Malum havalar karlı, çoğumuz kendimizi eve kapatmış durumdayız. Bu aylarda çoğumuzun üzerinde halsizlik, yataktan çıkmak istememe, gündüzleri uyku sersemliği, mutsuzluk, cinsel istekte düşüş, sosyalleşmekten kaçınma gibi belirtiler olabilir ve çoğumuz bunun sadece bizim başımıza geldiğini düşünüyor olabiliriz. Öncelikle şunu bilmelisiniz ki yalnız değilsiniz. Kasım ayından başlayıp neredeyse martın sonuna kadar devam eden bu mutsuzluk, halsizlik ve üşengeçlik durumunun adı mevsimsel duygu durum bozukluğudur. Bu bozukluk kadınlarda erkeklere oranla 4 kat daha fazla görülmektedir. İştahınızın açılması, battaniyenin altından çıkmak istememeniz, tekrarlayan başarısız diyet girişimlerinin muhtemel sebebi = kış depresyonu.
Bu kış depresyonunun sebebi nedir ve bununla nasıl başa çıkılır?
Öncelikle size serotonin hormonundan biraz bahsetmek istiyorum. Bu hormon mutluluk hormonu olarak da adlandırılır, beyinde salgılanır ve vücudumuzun çeşitli noktalarında üretilir. Serotoninin bir çok görevi vardır. Ruh halini, uykuyu, iştahı, cinselliği düzenlemeye yardımcı olur. Vücudumuzdaki serotonin seviyesindeki dengesizlikler ruh halimizi etkileyip depresyona sebep olabilir.
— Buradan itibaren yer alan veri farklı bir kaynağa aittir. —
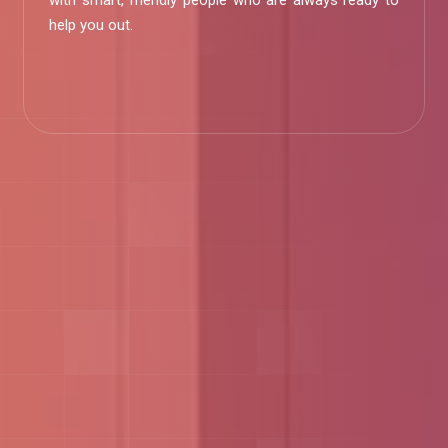
with smart, friendly people who are always ready to
help you out.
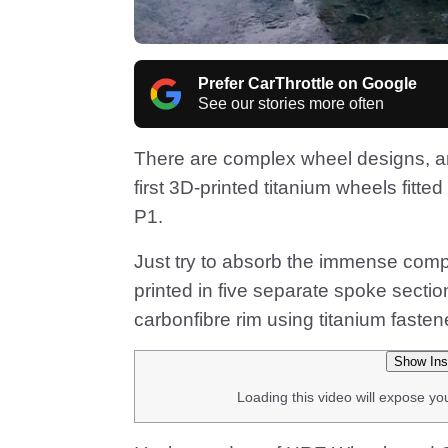
Prefer CarThrottle on Google
See our stories more often
There are complex wheel designs, and
first 3D-printed titanium wheels fitte
P1.
Just try to absorb the immense comple
printed in five separate spoke sectio
carbonfibre rim using titanium fasten
Show Ins
Loading this video will expose yo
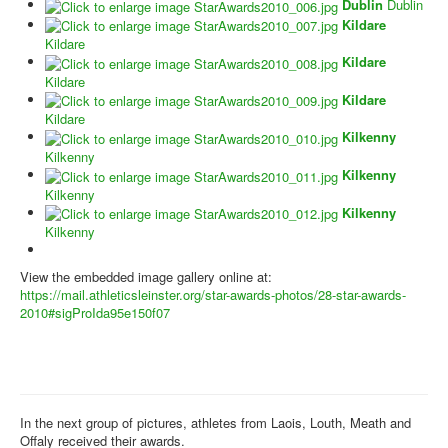
Dublin
Dublin
Kildare
Kildare
Kildare
Kildare
Kildare
Kildare
Kilkenny
Kilkenny
Kilkenny
Kilkenny
Kilkenny
Kilkenny
View the embedded image gallery online at:
https://mail.athleticsleinster.org/star-awards-photos/28-star-awards-
2010#sigProIda95e150f07
In the next group of pictures, athletes from Laois, Louth, Meath and
Offaly received their awards.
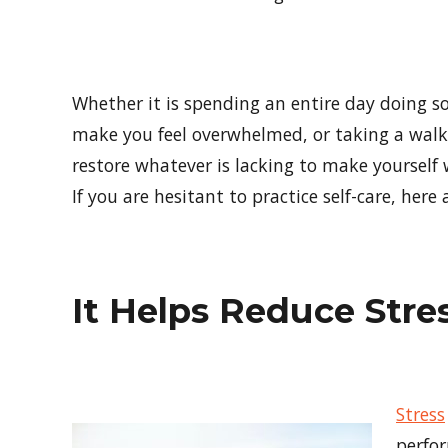
Whether it is spending an entire day doing s
make you feel overwhelmed, or taking a wal
restore whatever is lacking to make yourself 
If you are hesitant to practice self-care, her
It Helps Reduce Stre
Stress
perfor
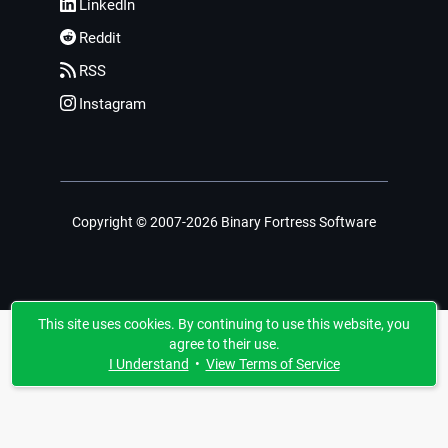
LinkedIn
Reddit
RSS
Instagram
Copyright © 2007-2026 Binary Fortress Software
This site uses cookies. By continuing to use this website, you
agree to their use.
I Understand
•
View Terms of Service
Şimdi size serotoninden neden bahsettiğimi açıklayayım. D vitamini serotonin artmasında önemli rol oynamaktadır. Bizim doğal yollarla en çok D vitamini almamızı sağlayan şey ise güneş ışınlarıdır. Kış aylarında güneşe daha az maruz kalmamız doğal yollarla serotonin almamızı engeller ve yukarıda da bahsettiğim üzere serotonin hormonunun azalması ruh halimizi etkileyip bizim depresyona girmemize sebep olabilir.
Peki ne yapmalıyız?
-
Olabildiğince güneş ışınlarına maruz kalmaya çalışmalıyız, perdelerimizi açıp içeriye güneş ışığı girmesini sağlamalıyız. -
Evimizi sık sık havalandırıp temiz hava almaya özen göstermeliyiz -
Sosyal çevremizden, günlük aktivitelerimizden uzak kalmamaya çalışmalıyız. -
Hava soğuk olsa bile kalın giyinip yürüyüşe çıkmak hem bedenimize hem de zihnimize dinçlik katacaktır, elimizden geldiğince spor yapmalıyız. -
Evimize ya da ofisimize renkli, canlı çiçekler koymalıyız. -
Eğer sürekli negatif içerikli haberler okuyorsak buna biraz ara verip günün belirli saatlerini pozitif şeyler izlemeye, okumaya ayırmalıyız. -
Süt, peynir, yoğurt, kırmızı et gibi triptofan açısından zengin besinler tüketmeliyiz. -
Masaj da serotonin seviyesini artış sağlamaktadır. Masaj yaptırabiliriz. -
Ve en önemlisi hayatımızda bize stres veren ne varsa onlardan uzaklaşmaya çalışmalıyız. Unutmamalıyız ki stres sadece ruh sağlığımızı değil bedensel sağlığımızı da çok etkilemektedir.